Third, what should the model respond with after unlearning? In our lottery, the answer was simple—we were left with the colors we didn’t remove (the retain set). But for an LLM, we have to define a new, safe set of target responses. The problem is that the only way to know the perfect “I don’t know”-answers is to have another model that was never trained on the secret in the first place (which, of course, we don’t have access to).

To navigate these challenges, we can make use of more advanced machinery originally developed to study model collapse in image generation: Specifically, we can build upon the finding that even iterative training on “curated” (filtered) self-generated data (a form of preference optimization) induces model collapse [4].

In this work, we demonstrate how filtering of self-generated data can be repurposed for LLM unlearning by effectively guiding the unlearning process away from sensitive responses toward more desired ones, essentially using the mechanics of model collapse as a feature, not a bug, for targeted forgetting.

Partial model collapse using a preference model to guide the unlearning process. The key idea is to sample responses from the model’s output distribution and to select the “best” response according to a preference model, e.g. based on dissimilarity to the model’s original response. This way, we can steer the model away from the sensitive information without optimizing on the ground truth unlearning targets, and without needing to know the perfect “I don’t know” answers ourselves.

For example, imagine we want the model to forget the answer to the question “What is the name of Harry Potter’s owl?”. Here’s how PMC-unlearning works for this question:

Figure 1: Illustration

Generate alternative answers: Ask the model the sensitive question multiple times to get a variety of possible answers.
Rank the generated answers based on our preference, for example how dissimilar the answers are to the original response from the model.
Pick the "best" (most dissimilar) answer among the generated responses.
Fine-tune the LLM on this "best" alternative answer.

To stabilize model utility in practice, we additionally fine-tune the model on answers to non-sensitive questions, i.e. questions whose answers we do not want to forget.²

Why does this process unlearn? By repeating this process, we’re not explicitly telling the model what not to respond. Instead, we’re encouraging it to favor alternative responses that it is already capable of generating. The theory suggests this process gradually causes the model’s answer to collapse onto these new, preferred answers, effectively erasing the original answer—similar to the collapse we observed in the simple lottery scenario before.

Why do we need synthetic responses?

At this point you’re probably wondering if the synthetic data is even necessary. With our lottery machine, if we wanted to forget the red and blue balls, we’d just… stop putting them in instead of drawing them from the lottery machine, right? So why not do the same for LLMs—why not just force it to answer “I don’t know” for every question we want it to forget the answer to? It seems so much simpler than generating all this synthetic data and should work as well, right? Well, not quite. The answer to this reveals why unlearning is so challenging for LLMs, and it comes down to two main reasons: one is about model utility, and the other about robustness.

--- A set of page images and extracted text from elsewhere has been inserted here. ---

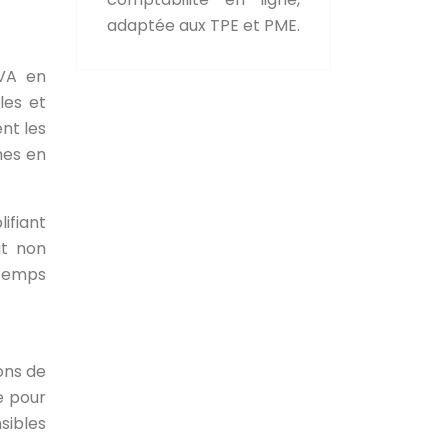
adaptée aux TPE et PME.
TVA en
les et
nt les
mes en
ifiant
it non
 temps
ons de
e pour
sibles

Enforcing specific answers can break the model. The first problem is that forcing an LLM to output a single, rigid phrase like “I don’t know” is surprisingly disruptive. It’s like teaching a fluent speaker a new, awkward catchphrase and forcing them to use it constantly. It can mess up their natural flow and make them worse at conversation overall. In our experiments with LLMs, we found exactly this: while fine-tuning on a fixed “I don’t know” response seems to work on the first look, it comes at the cost of degrading the model’s general utility. Of course, we could try to fine-tune on more diverse “I don’t know” answers now, but this would require us to find the right answers to fine-tune on, and we want to avoid such manual work in the first place.

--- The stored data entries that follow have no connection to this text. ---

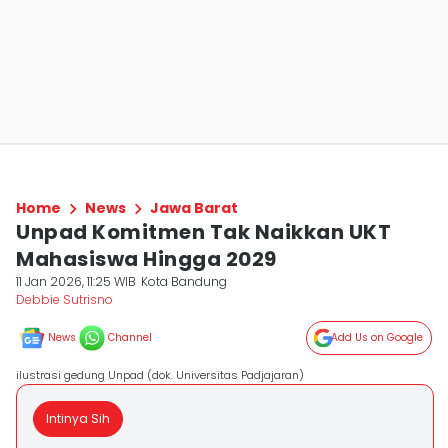
Home
News
Jawa Barat
Unpad Komitmen Tak Naikkan UKT
Mahasiswa Hingga 2029
11 Jan 2026, 11:25 WIB
Kota Bandung
Debbie Sutrisno
News
Channel
Add Us on Google
ilustrasi gedung Unpad (dok. Universitas Padjajaran)
Intinya Sih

In contrast, using the model’s own responses is a gentler path. The model already knows how to generate these phrases, so guiding it to use them more often is less disruptive and better preserves its overall capabilities.

Fine-tuning on fixed responses is only a superficial fix. The second reason is even more critical. As we demonstrated in a previous study [5], unlearned models can still leak the seemingly unlearned secrets when asked multiple times. Simply training a model to say “I don’t know” is like putting a fresh coat of paint over a dark stain on a wall. It looks fixed at a glance, but the original mark might still lurk beneath the surface.

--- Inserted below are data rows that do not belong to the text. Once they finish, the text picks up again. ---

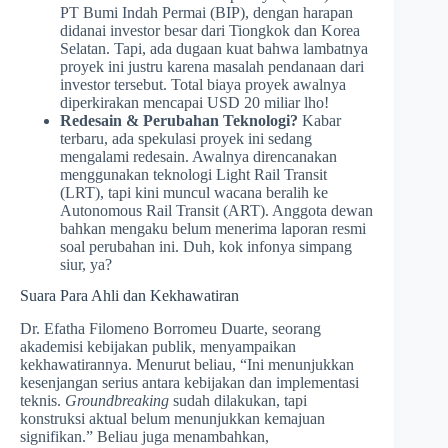
PT Bumi Indah Permai (BIP), dengan harapan
didanai investor besar dari Tiongkok dan Korea
Selatan. Tapi, ada dugaan kuat bahwa lambatnya
proyek ini justru karena masalah pendanaan dari
investor tersebut. Total biaya proyek awalnya
diperkirakan mencapai USD 20 miliar lho!
Redesain & Perubahan Teknologi?
Kabar
terbaru, ada spekulasi proyek ini sedang
mengalami redesain. Awalnya direncanakan
menggunakan teknologi Light Rail Transit
(LRT), tapi kini muncul wacana beralih ke
Autonomous Rail Transit (ART). Anggota dewan
bahkan mengaku belum menerima laporan resmi
soal perubahan ini. Duh, kok infonya simpang
siur, ya?
Suara Para Ahli dan Kekhawatiran
Dr. Efatha Filomeno Borromeu Duarte, seorang
akademisi kebijakan publik, menyampaikan
kekhawatirannya. Menurut beliau, “Ini menunjukkan
kesenjangan serius antara kebijakan dan implementasi
teknis.
Groundbreaking
sudah dilakukan, tapi
konstruksi aktual belum menunjukkan kemajuan
signifikan.” Beliau juga menambahkan,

Even worse than asking multiple times you can perform so-called “prefilling attacks.” This is like scratching the new paint to reveal what’s underneath. If you prompt the model with the sensitive question and give it the starting words “The answer is:”, it will simply bypass its new “I don’t know” answer and obediently complete the sentence with the very secret it was supposed to forget. This works because an LLM isn’t recalling facts from a database; it’s simply an incredibly powerful autocomplete—always predicting the most likely next word. By providing a different starting point, you push it off its new, safe path and right back to the old, familiar response it was originally trained on.

This is where Partial Model Collapse (PMC) proves its worth. It's not just painting over the underlying problem. It thoroughly changes the model's preferences for the entire set of answers, not just the first few tokens. The figure on the right shows this clearly. It measures worst-case (w.c.) "leakage" from different methods under prefilling attacks.

Figure showing PMC has lower leakage under attacks compared to other methods.

As you can see, PMC is the first approach that remains significantly more robust, forgetting the sensitive response where other methods fail and still leak.

Negative side effects of previous methods

After all this you might still be wondering: what’s actually wrong with the previous way of doing unlearning—despite their paradox of needing to re-show the model the secret information? Well, by taking a closer look at these methods we reveal that directly optimizing on unlearning targets comes with at least two further, serious drawbacks.

Collateral capability damage. Imagine you want an LLM to unlearn the fact that “John Doe is a carpenter.” Obviously, unlearning should only affect the model’s response when asked about John Doe’s profession, not in all other contexts. However, many existing methods aren’t that precise. By directly penalizing the model for generating the word “carpenter” in that context, they inadvertently teach the model that the word “carpenter” is just inherently bad. As a result, the model can become less likely to use the word “carpenter” even in completely unrelated sentences, such as “They hired a carpenter to build a bookshelf.” Optimizing on the unlearning targets simply distorts the model’s general language capabilities, creating a kind of “collateral damage” far beyond the intended unlearning task.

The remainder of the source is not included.